"On n'est pas dans le futurisme, mais dans un drame bourgeois ou un thriller atmosphérique"
Loin de vous ce printemps, Absent in the Spring dans la version originale parue en 1944, a été publié en 1951 par les éditions Robert Laffont, puis en 1985 par la Librairie Générale Française dans la collection Livre de Poche, et en 2000 par les éditions du Masque. C'est le troisième des six romans publiés sous ce pseudonyme. De l'aveu d'Agatha Christie, elle écrivit ce roman pendant le Blitz, à Londres, dans la solitude de son appartement moderne de Hampstead, voisin de celui du poète Robert Graves.
Dans son Autobiographie, la romancière déclare que ce livre était celui "que j'avais toujours eu envie d'écrire, qui depuis toujours apparaissait clairement dans mon esprit. C'était le portrait d'une femme ayant une image toute faite d'elle-même, de ce qu'elle était, mais qui se trompait complètement." Pourquoi, dans ce cas, ne l'avait-elle pas écrit plus tôt, alors que le plan était clairement dans sa tête. Dans son Autobiographie, l'auteur s'en explique ainsi: "A présent (1944), j'étais en mesure de lui en fournir la toile de fond", qu'elle avait découverte au cours de ses nombreux voyages en Orient, sur les pas de l'archéologue Max Mallowan, son second mari, lorsqu'elle avait dû séjourner, en attendant un train retardé, dans un de ces relais "tenus par des indigènes qui ne parlent pas un mot d'anglais." Un endroit éloigné de toute civilisation moderne où, après avoir épuisé votre réserve de livres et de revues, vous vous retrouvez désœuvré, face à face avec vous-même. Le récit de cette crise évoque, par sa structure, un huis-clos théâtral, dans lequel le fond et la forme se mêlent dans une totale harmonie.

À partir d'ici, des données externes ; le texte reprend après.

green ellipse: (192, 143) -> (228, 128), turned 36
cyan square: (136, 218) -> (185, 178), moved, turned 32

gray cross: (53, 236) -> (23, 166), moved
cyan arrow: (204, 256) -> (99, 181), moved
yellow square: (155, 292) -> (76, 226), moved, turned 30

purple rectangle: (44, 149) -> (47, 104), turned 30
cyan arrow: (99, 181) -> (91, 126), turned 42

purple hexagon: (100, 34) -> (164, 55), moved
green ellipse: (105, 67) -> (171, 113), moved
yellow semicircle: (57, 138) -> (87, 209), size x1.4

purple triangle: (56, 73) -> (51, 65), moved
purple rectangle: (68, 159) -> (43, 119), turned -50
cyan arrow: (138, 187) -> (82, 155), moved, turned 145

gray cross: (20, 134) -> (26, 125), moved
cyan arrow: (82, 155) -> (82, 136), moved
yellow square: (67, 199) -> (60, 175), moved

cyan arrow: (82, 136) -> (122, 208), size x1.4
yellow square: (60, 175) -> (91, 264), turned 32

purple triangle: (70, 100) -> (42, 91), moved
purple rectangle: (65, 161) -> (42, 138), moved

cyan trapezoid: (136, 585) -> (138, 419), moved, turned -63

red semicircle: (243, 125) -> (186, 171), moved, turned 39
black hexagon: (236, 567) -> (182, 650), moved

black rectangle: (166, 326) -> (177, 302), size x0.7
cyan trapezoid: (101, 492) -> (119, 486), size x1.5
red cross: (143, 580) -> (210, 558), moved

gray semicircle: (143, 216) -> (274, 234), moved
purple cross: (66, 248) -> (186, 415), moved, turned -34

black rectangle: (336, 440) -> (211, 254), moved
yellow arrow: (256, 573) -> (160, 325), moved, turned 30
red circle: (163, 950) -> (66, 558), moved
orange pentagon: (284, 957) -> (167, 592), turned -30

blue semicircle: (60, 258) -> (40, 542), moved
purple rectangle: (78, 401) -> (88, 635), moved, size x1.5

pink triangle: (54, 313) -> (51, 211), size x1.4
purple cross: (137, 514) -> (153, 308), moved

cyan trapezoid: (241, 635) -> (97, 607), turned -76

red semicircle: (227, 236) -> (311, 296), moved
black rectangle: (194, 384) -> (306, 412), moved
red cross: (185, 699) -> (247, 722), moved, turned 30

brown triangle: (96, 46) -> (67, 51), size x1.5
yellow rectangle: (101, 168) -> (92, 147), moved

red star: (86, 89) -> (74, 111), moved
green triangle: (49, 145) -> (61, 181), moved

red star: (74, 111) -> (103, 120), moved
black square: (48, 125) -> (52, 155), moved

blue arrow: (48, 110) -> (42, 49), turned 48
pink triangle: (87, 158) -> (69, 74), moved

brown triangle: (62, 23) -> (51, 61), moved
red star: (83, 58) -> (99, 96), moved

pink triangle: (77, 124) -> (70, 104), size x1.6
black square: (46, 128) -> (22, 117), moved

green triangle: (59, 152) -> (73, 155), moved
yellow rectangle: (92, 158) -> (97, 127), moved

Joan Scudamore, en route pour Londres en revenant de Bagdad où elle a rendu visite à sa fille malade et à son gendre, est une femme comblée, entièrement satisfaite de sa vie, se retranchant derrière le confortable paravent des convenances, du bon maintien, des principes et de la discipline. Après un voyage épique en autocar, arrivée trop tard à Tell Abu Hamid pour prendre le Taurus-Express qui doit la mener à Istanbul, où elle doit passer dans le Simplon-Orient, elle se retrouve coincée dans un trou perdu pour une durée indéterminée, en tout cas au moins trois-quatre jours."Un peu plus loin, derrière un autre réseau de barbelés, le bâtiment trapu devait être la gare, flanquée d'une sorte de puits artésien, ou d'une citerne. Au loi, vers le Nord, l'horizon était marqué par un profil imprécis de montagnes. Autour, le néant. Pas de clôtures, pas de maisons, aucun végétation, pas un être humain." (Page 35).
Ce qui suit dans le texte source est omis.